In non-human animals, prion diseases include ^3,4:

• bovine spongiform encephalopathy ("mad cow disease): in cows, evidence of transmission to humans (known as variant Creutzfeldt-Jakob disease)

• scrapie: in sheep, no evidence of transmission to humans

• chronic wasting disease: in deer and elk, no evidence of transmission to humans

• transmissible mink encephalopathy: in minks, no evidence of transmission to humans

• feline spongiform encephalopathy: in felines, no evidence of transmission to humans

• exotic ungulate spongiform encephalopathy: in ungulates (e.g. antelopes), no evidence of of transmission to humans

• camel spongiform encephalopathy ("mad camel disease"): in camels, no evidence of transmission to humans

Pathology

Prion disease are all mediated by prions, a term derived from 'protein' and 'infection. Prions are abnormally folded self-catalysing endogenous proteins which accumulate within the nervous system.

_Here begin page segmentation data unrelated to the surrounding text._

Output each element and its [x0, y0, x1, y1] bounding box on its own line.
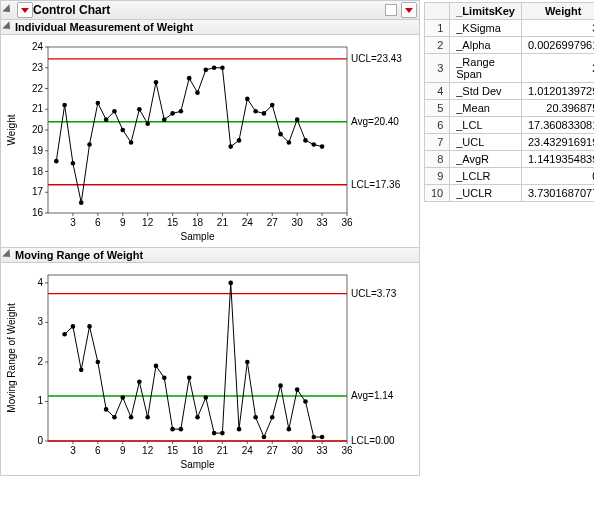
limits-key-cell: _Alpha	[450, 37, 522, 54]
svg-text:23: 23	[32, 62, 44, 73]
svg-point-136	[154, 364, 159, 369]
svg-text:33: 33	[317, 217, 329, 228]
svg-point-126	[71, 324, 76, 329]
svg-point-66	[195, 90, 200, 95]
row-index: 4	[425, 83, 450, 100]
svg-point-151	[278, 383, 283, 388]
table-row[interactable]: 4_Std Dev1.0120139729	[425, 83, 595, 100]
disclosure-icon[interactable]	[2, 249, 13, 260]
svg-text:27: 27	[267, 217, 279, 228]
limits-key-header[interactable]: _LimitsKey	[450, 3, 522, 20]
svg-text:4: 4	[37, 277, 43, 288]
limits-key-cell: _KSigma	[450, 20, 522, 37]
svg-point-125	[62, 332, 67, 337]
chart2-svg: 01234369121518212427303336UCL=3.73Avg=1.…	[3, 267, 417, 471]
svg-point-156	[320, 435, 325, 440]
svg-point-49	[54, 159, 59, 164]
weight-cell: 17.360833081	[521, 117, 594, 134]
weight-header[interactable]: Weight	[521, 3, 594, 20]
table-row[interactable]: 1_KSigma3	[425, 20, 595, 37]
svg-point-55	[104, 117, 109, 122]
svg-point-53	[87, 142, 92, 147]
svg-point-68	[212, 65, 217, 70]
svg-point-62	[162, 117, 167, 122]
chart1-svg: 161718192021222324369121518212427303336U…	[3, 39, 417, 243]
row-index: 2	[425, 37, 450, 54]
svg-point-140	[187, 375, 192, 380]
svg-text:18: 18	[32, 166, 44, 177]
main-panel-title: Control Chart	[33, 3, 110, 17]
svg-text:19: 19	[32, 145, 44, 156]
svg-text:Moving Range of Weight: Moving Range of Weight	[6, 303, 17, 413]
left-panel: Control Chart Individual Measurement of …	[0, 0, 420, 521]
table-row[interactable]: 6_LCL17.360833081	[425, 117, 595, 134]
svg-point-67	[204, 68, 209, 73]
svg-point-146	[237, 427, 242, 432]
table-row[interactable]: 9_LCLR0	[425, 168, 595, 185]
svg-point-150	[270, 415, 275, 420]
svg-point-52	[79, 200, 84, 205]
svg-point-73	[253, 109, 258, 114]
svg-text:3: 3	[37, 316, 43, 327]
svg-text:6: 6	[95, 445, 101, 456]
svg-point-76	[278, 132, 283, 137]
svg-text:20: 20	[32, 124, 44, 135]
svg-point-129	[96, 360, 101, 365]
table-row[interactable]: 2_Alpha0.0026997961	[425, 37, 595, 54]
chart2-header[interactable]: Moving Range of Weight	[0, 248, 420, 263]
weight-cell: 1.0120139729	[521, 83, 594, 100]
chart2-title: Moving Range of Weight	[15, 249, 143, 261]
svg-point-148	[253, 415, 258, 420]
svg-point-54	[96, 101, 101, 106]
svg-text:21: 21	[32, 103, 44, 114]
menu-triangle-icon	[21, 8, 29, 13]
svg-text:15: 15	[167, 217, 179, 228]
panel-option-box[interactable]	[385, 4, 397, 16]
svg-text:Weight: Weight	[6, 114, 17, 145]
limits-key-cell: _UCLR	[450, 185, 522, 202]
row-index: 6	[425, 117, 450, 134]
svg-point-70	[228, 144, 233, 149]
table-row[interactable]: 7_UCL23.432916919	[425, 134, 595, 151]
limits-key-cell: _LCL	[450, 117, 522, 134]
svg-point-69	[220, 65, 225, 70]
svg-text:22: 22	[32, 83, 44, 94]
svg-text:24: 24	[32, 41, 44, 52]
table-row[interactable]: 8_AvgR1.1419354839	[425, 151, 595, 168]
table-row[interactable]: 3_Range Span2	[425, 54, 595, 83]
table-row[interactable]: 10_UCLR3.7301687077	[425, 185, 595, 202]
svg-text:15: 15	[167, 445, 179, 456]
svg-point-152	[287, 427, 292, 432]
panel-menu-button-right[interactable]	[401, 2, 417, 18]
limits-key-cell: _Range Span	[450, 54, 522, 83]
svg-text:UCL=3.73: UCL=3.73	[351, 288, 397, 299]
weight-cell: 1.1419354839	[521, 151, 594, 168]
svg-text:36: 36	[341, 217, 353, 228]
svg-text:27: 27	[267, 445, 279, 456]
svg-point-144	[220, 431, 225, 436]
row-index-header[interactable]	[425, 3, 450, 20]
chart2-area: 01234369121518212427303336UCL=3.73Avg=1.…	[0, 263, 420, 476]
disclosure-icon[interactable]	[2, 4, 13, 15]
svg-point-80	[311, 142, 316, 147]
chart1-header[interactable]: Individual Measurement of Weight	[0, 20, 420, 35]
svg-text:3: 3	[70, 445, 76, 456]
svg-text:21: 21	[217, 445, 229, 456]
svg-point-79	[303, 138, 308, 143]
svg-point-147	[245, 360, 250, 365]
svg-text:36: 36	[341, 445, 353, 456]
table-row[interactable]: 5_Mean20.396875	[425, 100, 595, 117]
panel-menu-button[interactable]	[17, 2, 33, 18]
svg-text:24: 24	[242, 445, 254, 456]
svg-text:Avg=1.14: Avg=1.14	[351, 390, 394, 401]
svg-text:0: 0	[37, 435, 43, 446]
svg-text:2: 2	[37, 356, 43, 367]
main-panel-header[interactable]: Control Chart	[0, 0, 420, 20]
svg-point-137	[162, 375, 167, 380]
svg-text:12: 12	[142, 217, 154, 228]
disclosure-icon[interactable]	[2, 21, 13, 32]
svg-point-134	[137, 379, 142, 384]
svg-text:Sample: Sample	[181, 459, 215, 470]
row-index: 7	[425, 134, 450, 151]
svg-point-78	[295, 117, 300, 122]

Diagnosis has been problematic as imaging findings are variable and CSF protein analysis (14-3-3 protein) insensitive. Brain biopsy is accurate but is fraught with difficulties as equipment needs to be discarded (prions have been found to survive standard autoclaving procedures) and staff precautions are difficult to implement.

Radiographic features

MRI

Generally, changes on DWI are the earliest imaging manifestation, prior to FLAIR and cerebral volume changes. Typically, cortical and deep grey matter (caudate, thalamus and putamen) demonstrates increased signal, not confined to vascular territories, although the exact pattern of involvement depends on the specific prion disease.

Treatment and prognosis

There is no curative treatment available for any prion disease and they are all universally fatal.

History and etymology

The term spongiform is derived from the histological appearance of cerebral tissue characterised by neuronal degeneration with peculiar vacuolation reminiscent of a sponge. 

Although Creutzfeldt-Jakob disease had been clinically described in 1921, it was not until 1959 when a similarity between kuru (only described in 1957) and scrapie (a similar disease affecting sheep) was recognised by veterinary pathologist W J Hadlow, that prion disease was recognised as a group of related pathologies ².